Philippe DaverioFonte: Dn News Milano

D: C’è  poco da festeggiare?

R: Tracciando le linee di questi ultimi 150 anni non posso che vedere che una situazione drammatica, rappresentata nell’arte con il passaggio dal “Quarto Stato” di Pellizza da Volpedo al dito medio di Cattelan. Il primo era un capolavoro assoluto, acquistato dal comune di Milano come il dito. Ma il passaggio tra i due è come il passaggio da Cavour a Berlusconi, una decadenza lenta e inarrestabile. Non parlo di merito artistico, è un dato oggettivo.

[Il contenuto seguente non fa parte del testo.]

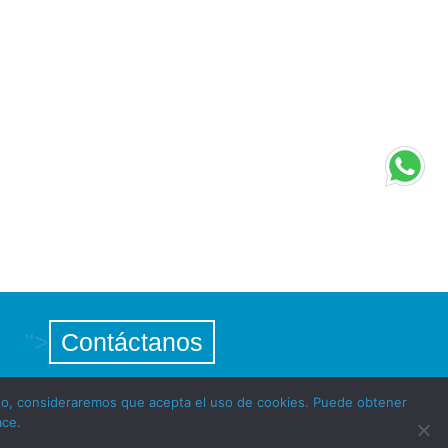
es
">
Contáctanos
ando, consideraremos que acepta el uso de cookies. Puede obtener
ace.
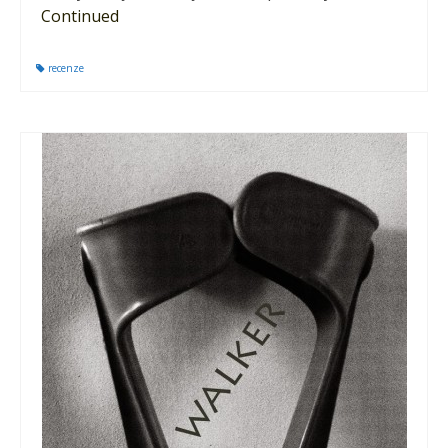
Continued
recenze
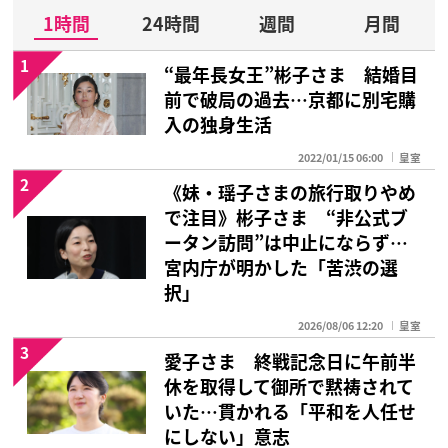
1時間
24時間
週間
月間
1
“最年長女王”彬子さま 結婚目
前で破局の過去…京都に別宅購
入の独身生活
2022/01/15 06:00
皇室
2
《妹・瑶子さまの旅行取りやめ
で注目》彬子さま “非公式ブ
ータン訪問”は中止にならず…
宮内庁が明かした「苦渋の選
択」
2026/08/06 12:20
皇室
3
愛子さま 終戦記念日に午前半
休を取得して御所で黙祷されて
いた…貫かれる「平和を人任せ
にしない」意志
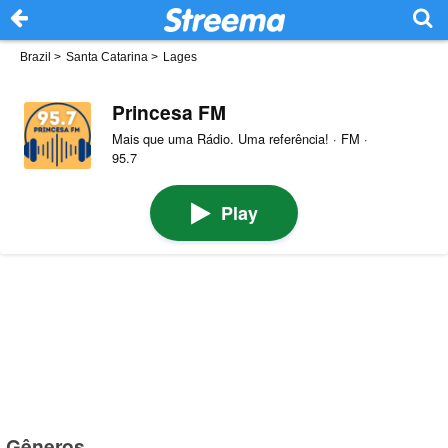
Brazil
>
Santa Catarina
>
Lages
Princesa FM
Mais que uma Rádio. Uma referência! · FM ·
95.7
Play
Gêneros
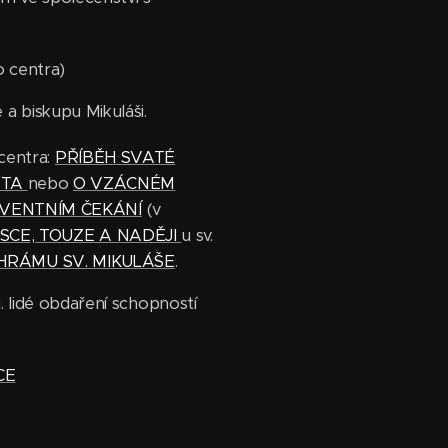
o centra)
 a biskupu Mikuláši.
centra:
PŘÍBĚH SVATÉ
STA
nebo
O VZÁCNÉM
DVENTNÍM ČEKÁNÍ
(v
SCE, TOUZE A NADĚJI
u sv.
HRÁMU SV. MIKULÁŠE
.
tj. lidé obdaření schopností
CE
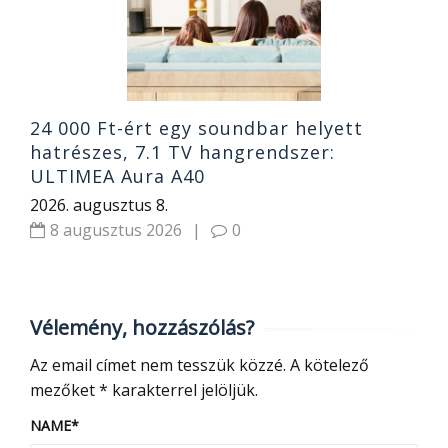
2
24 000 Ft-ért egy soundbar helyett
hatrészes, 7.1 TV hangrendszer:
ULTIMEA Aura A40
2026. augusztus 8.
8 augusztus 2026
|
0
Vélemény, hozzászólás?
Az email címet nem tesszük közzé.
A kötelező
mezőket
*
karakterrel jelöljük.
NAME
*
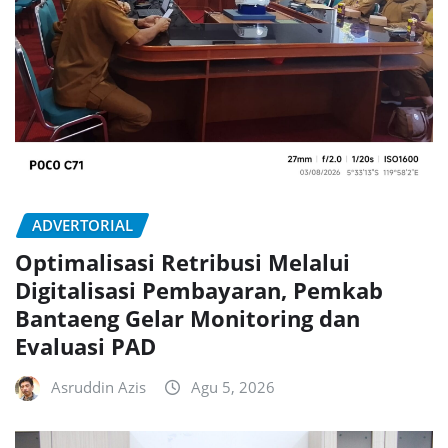
ADVERTORIAL
Optimalisasi Retribusi Melalui
Digitalisasi Pembayaran, Pemkab
Bantaeng Gelar Monitoring dan
Evaluasi PAD
Asruddin Azis
Agu 5, 2026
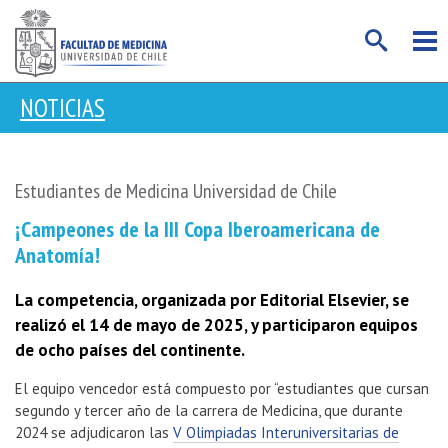
NOTICIAS
Estudiantes de Medicina Universidad de Chile
¡Campeones de la III Copa Iberoamericana de
Anatomía!
La competencia, organizada por Editorial Elsevier, se
realizó el 14 de mayo de 2025, y participaron equipos
de ocho países del continente.
El equipo vencedor está compuesto por “estudiantes que cursan
segundo y tercer año de la carrera de Medicina, que durante
2024 se adjudicaron las
V Olimpiadas Interuniversitarias de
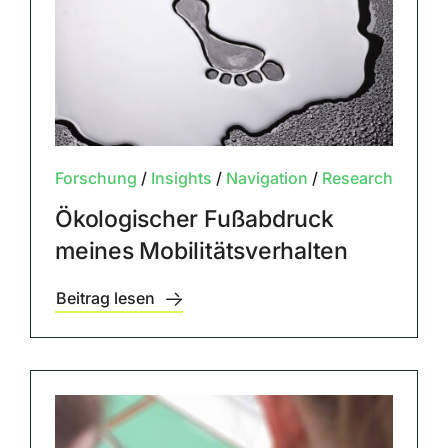
Forschung
/
Insights
/
Navigation
/
Research
Ökologischer Fußabdruck
meines Mobilitätsverhalten
Beitrag lesen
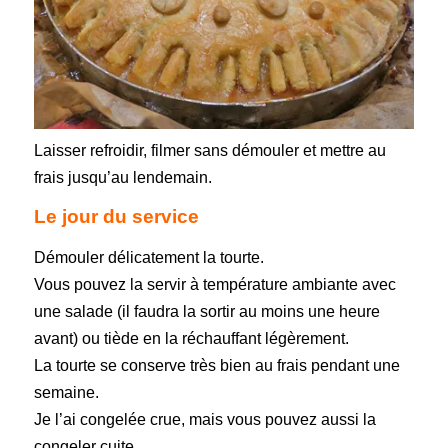
Laisser refroidir, filmer sans démouler et mettre au
frais jusqu’au lendemain.
Le jour du service
Démouler délicatement la tourte.
Vous pouvez la servir à température ambiante avec
une salade (il faudra la sortir au moins une heure
avant) ou tiède en la réchauffant légèrement.
La tourte se conserve très bien au frais pendant une
semaine.
Je l’ai congelée crue, mais vous pouvez aussi la
congeler cuite.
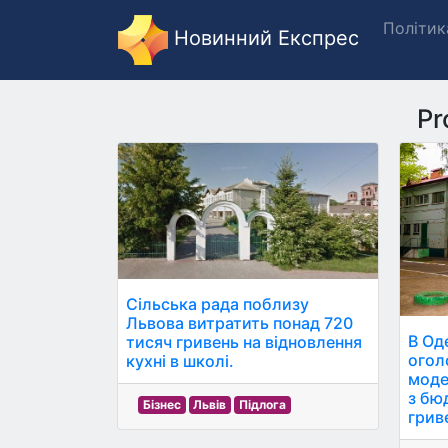
Політик
Новинний Експрес
Pr
Сільська рада поблизу
Львова витратить понад 720
В Од
тисяч гривень на відновлення
огол
кухні в школі.
моде
з бю
Бізнес
Львів
Підлога
грив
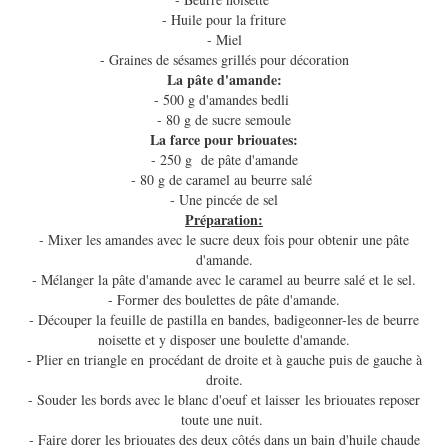
- Huile pour la friture
- Miel
- Graines de sésames grillés pour décoration
La pâte d'amande:
- 500 g d'amandes bedli
- 80 g de sucre semoule
La farce pour briouates:
- 250 g de pâte d'amande
- 80 g de caramel au beurre salé
- Une pincée de sel
Préparation:
- Mixer les amandes avec le sucre deux fois pour obtenir une pâte
d'amande.
- Mélanger la pâte d'amande avec le caramel au beurre salé et le sel.
- Former des boulettes de pâte d'amande.
- Découper la feuille de pastilla en bandes, badigeonner-les de beurre
noisette et y disposer une boulette d'amande.
- Plier en triangle en procédant de droite et à gauche puis de gauche à
droite.
- Souder les bords avec le blanc d'oeuf et laisser les briouates reposer
toute une nuit.
- Faire dorer les briouates des deux côtés dans un bain d'huile chaude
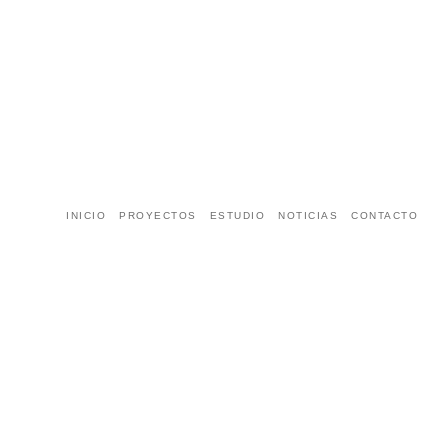
INICIO
PROYECTOS
ESTUDIO
NOTICIAS
CONTACTO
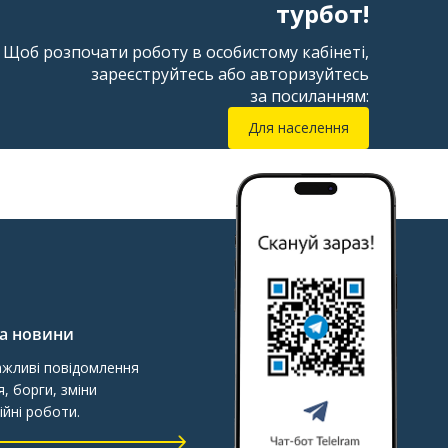
турбот!
Щоб розпочати роботу в особистому кабінеті,
зареєструйтесь або авторизуйтесь
за посиланням:
Для населення
та новини
ажливі повідомлення
, борги, зміни
ійні роботи.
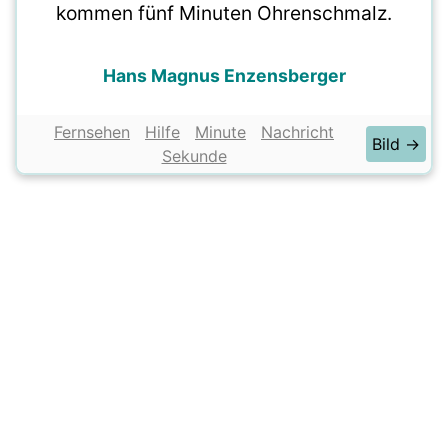
kommen fünf Minuten Ohrenschmalz.
Hans Magnus Enzensberger
Fernsehen
Hilfe
Minute
Nachricht
Bild →
Sekunde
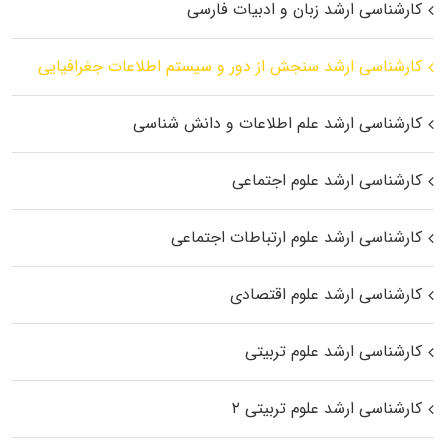
کارشناسی ارشد زبان و ادبیات فارسی
کارشناسی ارشد سنجش از دور و سیستم اطلاعات جغرافیایی
کارشناسی ارشد علم اطلاعات و دانش شناسی
کارشناسی ارشد علوم اجتماعی
کارشناسی ارشد علوم ارتباطات اجتماعی
کارشناسی ارشد علوم اقتصادی
کارشناسی ارشد علوم تربیتی
کارشناسی ارشد علوم تربیتی ۲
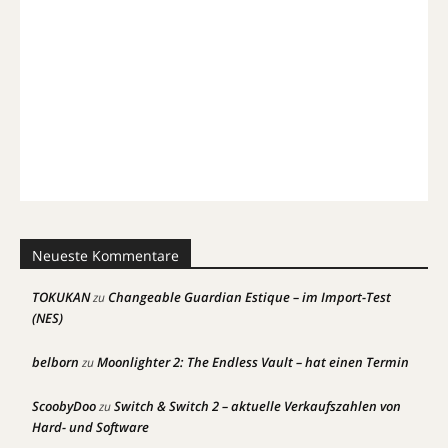
Neueste Kommentare
TOKUKAN
Changeable Guardian Estique – im Import-Test
zu
(NES)
belborn
Moonlighter 2: The Endless Vault – hat einen Termin
zu
ScoobyDoo
Switch & Switch 2 – aktuelle Verkaufszahlen von
zu
Hard- und Software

D: Come vede le celebrazioni?

R: Al momento vedo solo un’impostazione patriottica, tanti tricolori, tra poco si chiederà il ritorno dei Savoia!

D: Prima era meglio?

Basti pensare a come sono stati festeggiati i precedenti anniversari. Nel 1911 sono stati costruiti l’ Altare della Patria e il Ponte Vittoria. Prima si facevano i ponti sui fiumi, oggi al massimo si fanno i ponti sui week end. Quest’anniversario è un evento storico e non si può prescindere dall’ analisi storica. Farla vuol dire rendersi conto di come sia precipitato in basso questo paese.

(Da Merincontraria e dai tetti piovosi di Milano è tutto. A presto con post meno apocalittici anche se vorrei dire al mio caro Daverio che con Emanuele Filiberto a Sanremo i Savoia sono tornati. Da mò.)